Taylor got in a groove and continued the punishment in the seventh, landing flush on Prograis, who immediately started moving his head more to dodge Taylor’s barrage.The physicality was starting to show on the blood-spattered face of Prograis, who landed a beautiful left counter in the eighth round that was his most impactful punch since the fourth.

“He was very strong with head movement. I knew I could get to him,” Taylor. “He certainly lived up to his name, and his power definitely exceeds his reputation.”

Taylor rebounded in the ninth and continued to connect in the inside as Prograis appeared to fade. By the tenth round, Prograis appeared dazed and backpedaled toward the end of the round to save himself from further punishment.
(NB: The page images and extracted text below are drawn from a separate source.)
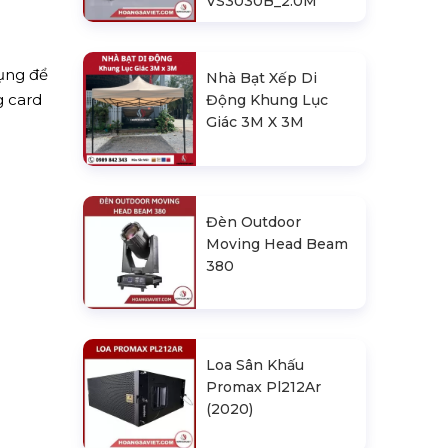
VS3030B_2.0M
ụng để
Nhà Bạt Xếp Di
g card
Động Khung Lục
Giác 3M X 3M
Đèn Outdoor
Moving Head Beam
380
Loa Sân Khấu
Promax Pl212Ar
(2020)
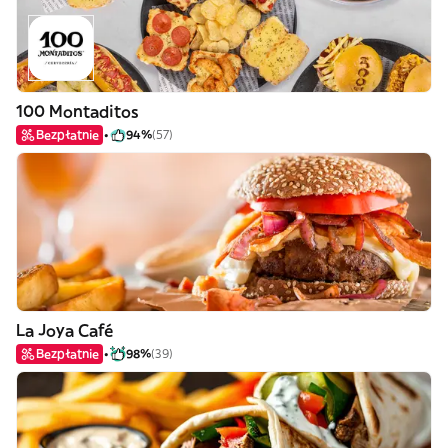
100 Montaditos
Bezpłatnie
94%
(57)
La Joya Café
Bezpłatnie
98%
(39)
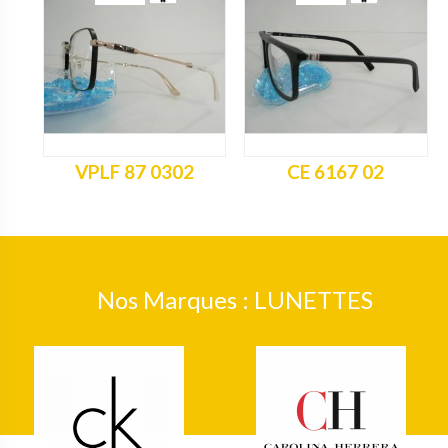
VPLF 87 0302
CE 6167 02
Nos Marques : LUNETTES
In the eleventh, Taylor’s swollen eye was cut as a desperate Prograis stole the round with a rally filled with counters.

Both fighters knew the fight was close and stepped to the middle of the ring and engaged at the same frenetic pace as they did for the eleven rounds before beginning the twelfth. The torrid pace was too even to determine who won the final frame, but Taylor ended up officially edging it.

“It was a close fight, but the better man won tonight, so it’s cool,” said Prograis. “I thought I caught up, I started timing him and moving my head but he won. I won’t make any excuses. I definitely enjoyed it. Hopefully we make part two.”

Taylor became the ninth active boxer in the sport to unify a division by holding a title from one of the four major sanctioning bodies. He joins Andy Ruiz, Artur Beterbiev, Julian Williams, Errol Spence Jr., Jose Ramirez, Vasiliy Lomachenko, Daniel Roman and Naoya Inoue as the only unified champions of the sport.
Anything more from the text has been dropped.